**DIRECTIONS:** Set each entry down exactly as written.
START MATERIAL PROVIDED
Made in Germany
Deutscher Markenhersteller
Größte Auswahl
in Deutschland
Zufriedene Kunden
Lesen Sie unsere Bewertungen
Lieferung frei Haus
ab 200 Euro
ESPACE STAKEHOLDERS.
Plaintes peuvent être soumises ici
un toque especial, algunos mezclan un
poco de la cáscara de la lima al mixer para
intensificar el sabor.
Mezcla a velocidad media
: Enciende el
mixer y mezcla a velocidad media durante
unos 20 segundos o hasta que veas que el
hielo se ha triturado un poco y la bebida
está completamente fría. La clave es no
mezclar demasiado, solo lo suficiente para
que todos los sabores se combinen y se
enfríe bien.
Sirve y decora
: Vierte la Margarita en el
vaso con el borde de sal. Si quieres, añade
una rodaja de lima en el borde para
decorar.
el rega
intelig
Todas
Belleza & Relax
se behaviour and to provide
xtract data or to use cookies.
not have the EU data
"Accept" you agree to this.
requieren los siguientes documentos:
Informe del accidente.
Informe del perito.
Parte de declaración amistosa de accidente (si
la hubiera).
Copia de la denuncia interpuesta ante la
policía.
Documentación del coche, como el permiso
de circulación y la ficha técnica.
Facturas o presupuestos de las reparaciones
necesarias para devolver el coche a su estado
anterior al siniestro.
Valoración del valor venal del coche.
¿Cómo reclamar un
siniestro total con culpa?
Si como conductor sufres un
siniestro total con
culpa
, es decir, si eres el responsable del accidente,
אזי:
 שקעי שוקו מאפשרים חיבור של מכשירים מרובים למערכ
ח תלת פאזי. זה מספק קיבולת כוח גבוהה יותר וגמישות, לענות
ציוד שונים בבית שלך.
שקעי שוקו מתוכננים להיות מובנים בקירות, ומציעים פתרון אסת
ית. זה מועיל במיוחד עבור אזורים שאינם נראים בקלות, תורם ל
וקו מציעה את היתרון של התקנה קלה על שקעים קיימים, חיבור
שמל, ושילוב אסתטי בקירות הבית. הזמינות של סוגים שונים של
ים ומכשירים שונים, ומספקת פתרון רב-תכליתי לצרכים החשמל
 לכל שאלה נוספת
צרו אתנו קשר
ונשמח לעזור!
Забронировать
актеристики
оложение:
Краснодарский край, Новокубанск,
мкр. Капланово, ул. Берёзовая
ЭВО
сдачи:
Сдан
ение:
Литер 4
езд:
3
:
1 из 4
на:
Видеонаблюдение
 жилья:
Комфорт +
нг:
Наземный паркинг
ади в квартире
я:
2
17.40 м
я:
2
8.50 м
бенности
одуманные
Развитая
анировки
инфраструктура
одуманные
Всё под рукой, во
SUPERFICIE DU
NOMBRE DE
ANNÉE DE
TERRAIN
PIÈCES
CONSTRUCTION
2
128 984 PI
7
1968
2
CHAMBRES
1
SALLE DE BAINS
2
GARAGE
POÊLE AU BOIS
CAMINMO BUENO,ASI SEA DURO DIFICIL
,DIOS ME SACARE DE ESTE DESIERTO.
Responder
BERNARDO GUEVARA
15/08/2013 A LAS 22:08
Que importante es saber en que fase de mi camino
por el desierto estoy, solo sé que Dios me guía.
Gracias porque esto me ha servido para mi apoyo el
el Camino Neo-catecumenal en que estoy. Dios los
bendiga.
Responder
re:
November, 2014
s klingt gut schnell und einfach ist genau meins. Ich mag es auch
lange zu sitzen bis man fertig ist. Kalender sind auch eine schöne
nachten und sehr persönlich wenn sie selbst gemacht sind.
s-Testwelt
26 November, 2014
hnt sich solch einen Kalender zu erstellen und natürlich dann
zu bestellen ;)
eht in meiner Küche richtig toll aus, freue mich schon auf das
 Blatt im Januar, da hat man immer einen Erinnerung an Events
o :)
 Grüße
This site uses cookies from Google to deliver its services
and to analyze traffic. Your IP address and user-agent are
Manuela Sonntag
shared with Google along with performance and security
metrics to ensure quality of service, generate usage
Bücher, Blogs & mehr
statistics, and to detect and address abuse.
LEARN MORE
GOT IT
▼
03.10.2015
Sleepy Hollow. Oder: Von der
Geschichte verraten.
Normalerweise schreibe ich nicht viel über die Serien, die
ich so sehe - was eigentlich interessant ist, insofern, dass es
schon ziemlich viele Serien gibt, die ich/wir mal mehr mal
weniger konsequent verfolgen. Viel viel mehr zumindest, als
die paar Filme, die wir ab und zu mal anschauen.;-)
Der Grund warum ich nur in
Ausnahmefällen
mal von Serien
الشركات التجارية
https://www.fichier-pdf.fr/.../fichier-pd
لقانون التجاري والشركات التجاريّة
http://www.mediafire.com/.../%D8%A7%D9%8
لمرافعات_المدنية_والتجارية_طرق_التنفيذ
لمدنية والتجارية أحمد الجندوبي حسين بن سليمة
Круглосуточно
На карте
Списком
END MATERIAL PROVIDED
**OUTPUT BELOW:**
Made in Germany
Deutscher Markenhersteller
Größte Auswahl
in Deutschland
Zufriedene Kunden
Lesen Sie unsere Bewertungen
Lieferung frei Haus
ab 200 Euro
ESPACE STAKEHOLDERS.
Plaintes peuvent être soumises ici
un toque especial, algunos mezclan un
poco de la cáscara de la lima al mixer para
intensificar el sabor.
Mezcla a velocidad media
: Enciende el
mixer y mezcla a velocidad media durante
unos 20 segundos o hasta que veas que el
hielo se ha triturado un poco y la bebida
está completamente fría. La clave es no
mezclar demasiado, solo lo suficiente para
que todos los sabores se combinen y se
enfríe bien.
Sirve y decora
: Vierte la Margarita en el
vaso con el borde de sal. Si quieres, añade
una rodaja de lima en el borde para
decorar.
el rega
intelig
Todas
Belleza & Relax
se behaviour and to provide
xtract data or to use cookies.
not have the EU data
"Accept" you agree to this.
requieren los siguientes documentos:
Informe del accidente.
Informe del perito.
Parte de declaración amistosa de accidente (si
la hubiera).
Copia de la denuncia interpuesta ante la
policía.
Documentación del coche, como el permiso
de circulación y la ficha técnica.
Facturas o presupuestos de las reparaciones
necesarias para devolver el coche a su estado
anterior al siniestro.
Valoración del valor venal del coche.
¿Cómo reclamar un
siniestro total con culpa?
Si como conductor sufres un
siniestro total con
culpa
, es decir, si eres el responsable del accidente,
אזי:
 שקעי שוקו מאפשרים חיבור של מכשירים מרובים למערכ
ח תלת פאזי. זה מספק קיבולת כוח גבוהה יותר וגמישות, לענות
ציוד שונים בבית שלך.
שקעי שוקו מתוכננים להיות מובנים בקירות, ומציעים פתרון אסת
ית. זה מועיל במיוחד עבור אזורים שאינם נראים בקלות, תורם ל
וקו מציעה את היתרון של התקנה קלה על שקעים קיימים, חיבור
שמל, ושילוב אסתטי בקירות הבית. הזמינות של סוגים שונים של
ים ומכשירים שונים, ומספקת פתרון רב-תכליתי לצרכים החשמל
 לכל שאלה נוספת
צרו אתנו קשר
ונשמח לעזור!
Забронировать
актеристики
оложение:
Краснодарский край, Новокубанск,
мкр. Капланово, ул. Берёзовая
ЭВО
сдачи:
Сдан
ение:
Литер 4
езд:
3
:
1 из 4
на:
Видеонаблюдение
 жилья:
Комфорт +
нг:
Наземный паркинг
ади в квартире
я:
2
17.40 м
я:
2
8.50 м
бенности
одуманные
Развитая
анировки
инфраструктура
одуманные
Всё под рукой, во
SUPERFICIE DU
NOMBRE DE
ANNÉE DE
TERRAIN
PIÈCES
CONSTRUCTION
2
128 984 PI
7
1968
2
CHAMBRES
1
SALLE DE BAINS
2
GARAGE
POÊLE AU BOIS
CAMINMO BUENO,ASI SEA DURO DIFICIL
,DIOS ME SACARE DE ESTE DESIERTO.
Responder
BERNARDO GUEVARA
15/08/2013 A LAS 22:08
Que importante es saber en que fase de mi camino
por el desierto estoy, solo sé que Dios me guía.
Gracias porque esto me ha servido para mi apoyo el
el Camino Neo-catecumenal en que estoy. Dios los
bendiga.
Responder
re:
November, 2014
s klingt gut schnell und einfach ist genau meins. Ich mag es auch
lange zu sitzen bis man fertig ist. Kalender sind auch eine schöne
nachten und sehr persönlich wenn sie selbst gemacht sind.
s-Testwelt
26 November, 2014
hnt sich solch einen Kalender zu erstellen und natürlich dann
zu bestellen ;)
eht in meiner Küche richtig toll aus, freue mich schon auf das
 Blatt im Januar, da hat man immer einen Erinnerung an Events
o :)
 Grüße
This site uses cookies from Google to deliver its services
and to analyze traffic. Your IP address and user-agent are
Manuela Sonntag
shared with Google along with performance and security
metrics to ensure quality of service, generate usage
Bücher, Blogs & mehr
statistics, and to detect and address abuse.
LEARN MORE
GOT IT
▼
03.10.2015
Sleepy Hollow. Oder: Von der
Geschichte verraten.
Normalerweise schreibe ich nicht viel über die Serien, die
ich so sehe - was eigentlich interessant ist, insofern, dass es
schon ziemlich viele Serien gibt, die ich/wir mal mehr mal
weniger konsequent verfolgen. Viel viel mehr zumindest, als
die paar Filme, die wir ab und zu mal anschauen.;-)
Der Grund warum ich nur in
Ausnahmefällen
mal von Serien
الشركات التجارية
https://www.fichier-pdf.fr/.../fichier-pd
لقانون التجاري والشركات التجاريّة
http://www.mediafire.com/.../%D8%A7%D9%8
لمرافعات_المدنية_والتجارية_طرق_التنفيذ
لمدنية والتجارية أحمد الجندوبي حسين بن سليمة
Круглосуточно
На карте
Списком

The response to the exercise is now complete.